Subj : not all is lost but far too much for far too long

Subj : not all is lost but far too much for far too long
To : Rob Swindell
From : Maurice Kinal
Date : Wed Jul 03 2019 10:13 pm

Hallo Rob!

RS> It's an idea. But that's not how *other* charsets/encodings work

Other than the existance of 8-bit characters utf-8 is totally different than
standard 8-bit character sets. If one is to scan msgs for 8-bit characters it
won't help to decypher the message without knowing beforehand what the
character set is, whereas with utf-8 it doesn't matter. The "CHRS: UTF-8 4" is
totally useless especially when it is wrong such as in "CHRS: UTF-8 2" which
still happens.

ON> So, if we wanted to help enforce at a reader (or even tosser
ON> level) how to handle, I would offer this up as a required BOM to
ON> the message body that is UTF8.

RS> And why is that better than a header field ("control paragraph"
RS> as defined in FTS-5003) which indicates UTF-8?

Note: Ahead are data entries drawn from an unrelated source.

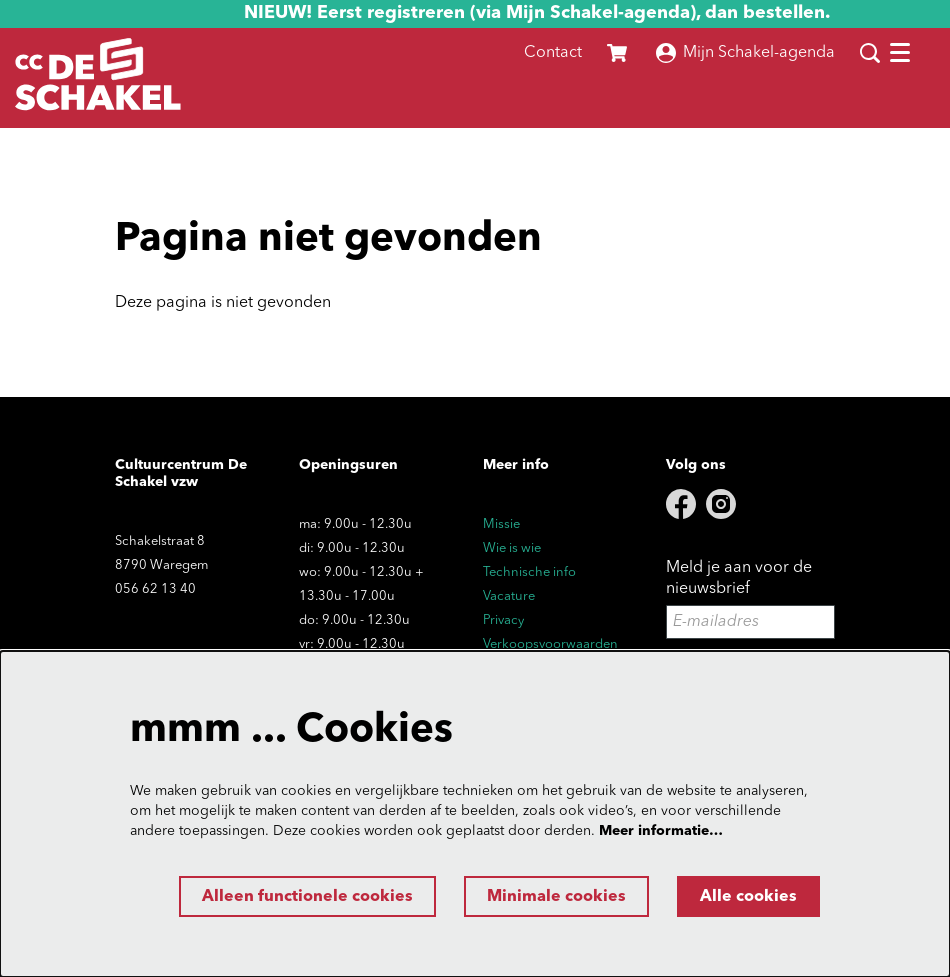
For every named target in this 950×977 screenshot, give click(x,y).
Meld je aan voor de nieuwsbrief (739, 578)
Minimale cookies (556, 897)
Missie (501, 524)
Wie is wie (512, 548)
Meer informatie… (661, 831)
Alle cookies (748, 897)
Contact (553, 53)
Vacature (509, 596)
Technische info (529, 572)
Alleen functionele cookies (307, 897)
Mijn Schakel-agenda (745, 53)
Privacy (503, 620)
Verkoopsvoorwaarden (550, 644)
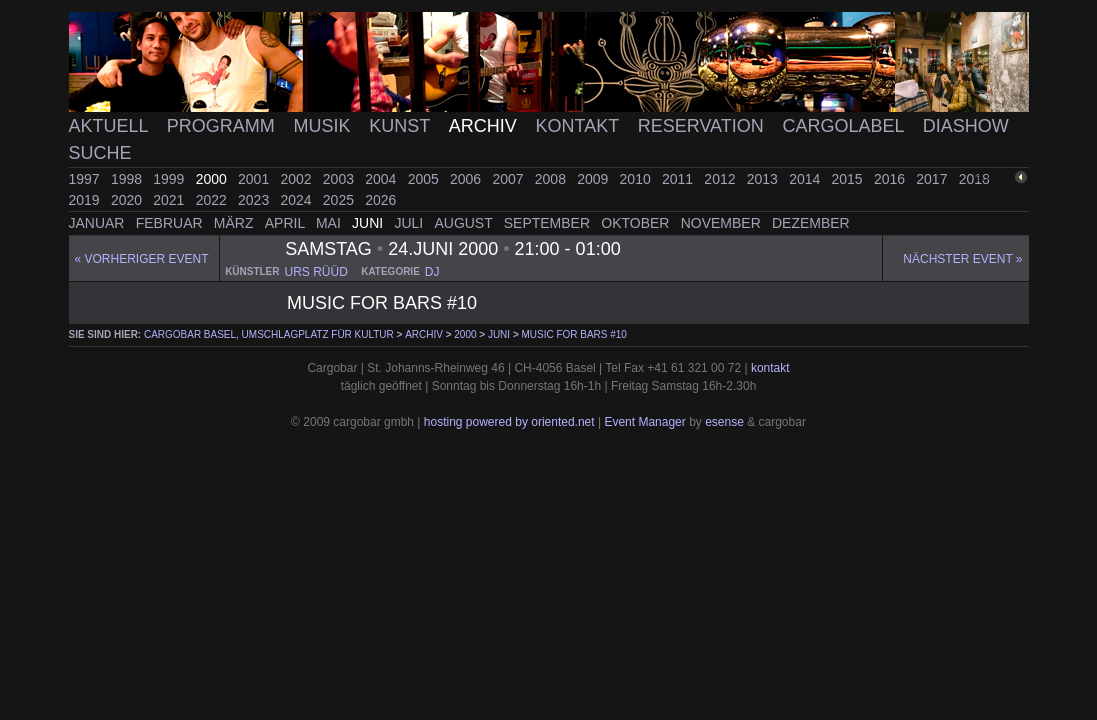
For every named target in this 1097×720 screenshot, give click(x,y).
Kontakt (580, 126)
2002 (297, 179)
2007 (509, 179)
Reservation (703, 126)
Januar (99, 223)
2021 (170, 200)
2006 (467, 179)
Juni (369, 223)
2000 (213, 179)
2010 (637, 179)
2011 (679, 179)
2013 (764, 179)
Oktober (637, 223)
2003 (340, 179)
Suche (100, 153)
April (287, 223)
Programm (223, 126)
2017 (933, 179)
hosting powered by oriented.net (509, 422)
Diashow (966, 126)
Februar (171, 223)
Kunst (402, 126)
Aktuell (111, 126)
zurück (996, 177)
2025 (340, 200)
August (465, 223)
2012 (721, 179)
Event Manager (644, 422)
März (236, 223)
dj (432, 272)
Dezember (811, 223)
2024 (297, 200)
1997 (86, 179)
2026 (380, 200)
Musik (324, 126)
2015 (849, 179)
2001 (255, 179)
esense (724, 422)
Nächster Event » (962, 259)
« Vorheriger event (142, 259)
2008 (552, 179)
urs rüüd (315, 272)
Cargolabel (846, 126)
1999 (170, 179)
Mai (330, 223)
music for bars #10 (574, 334)
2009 (594, 179)
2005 (425, 179)
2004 (382, 179)
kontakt (770, 368)
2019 (86, 200)
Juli (410, 223)
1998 (128, 179)
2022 (213, 200)
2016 (891, 179)
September (549, 223)
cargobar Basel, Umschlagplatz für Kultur (269, 334)
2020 (128, 200)
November (723, 223)
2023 (255, 200)
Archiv (485, 126)
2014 (806, 179)
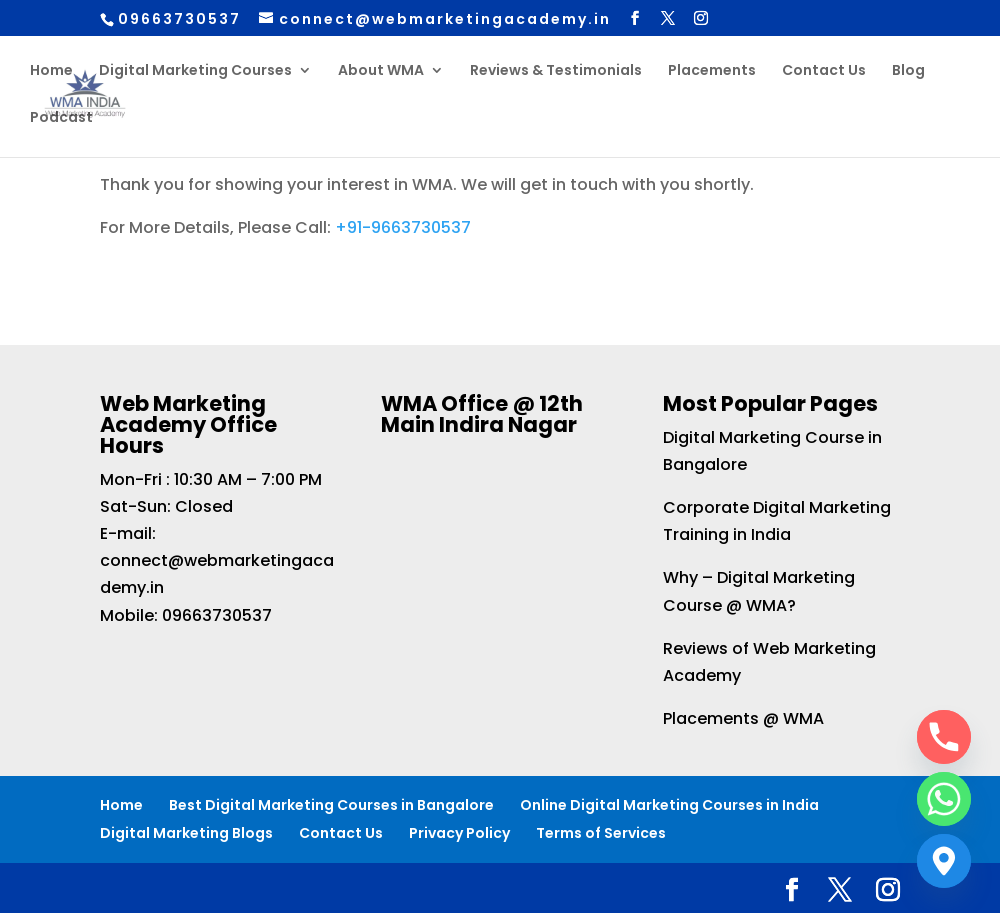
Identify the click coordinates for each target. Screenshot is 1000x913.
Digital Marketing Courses (195, 71)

It isn't. Also the 0x8d bug present in many fidonet software will ensure that
the utf-8 kludge will be false if there is the existance of that particular
trailing byte. With true 8-bit character sets, such as CP866 that only affects
one character in 128 whereas in utf-8 increases to about 3 or four per language
probably more for many of the 24-bit languages.

-={ echo "A Møøse once bit my sister..." | file -b - }=-
UTF-8 Unicode text

Going purely with UTF-8 is the way to go. It is rather obvious that it is
superior to all the 8-bit character sets combined ... which is a ridiculous
statement but true.

Het leven is goed,
Maurice

... Huil niet om mij, ik heb vi.
--- GNU bash, version 5.0.7(1)-release (x86_64-pc-linux-gnu)
* Origin: Little Mikey's EuroPoint - Ladysmith BC, Canada (2:280/464.113)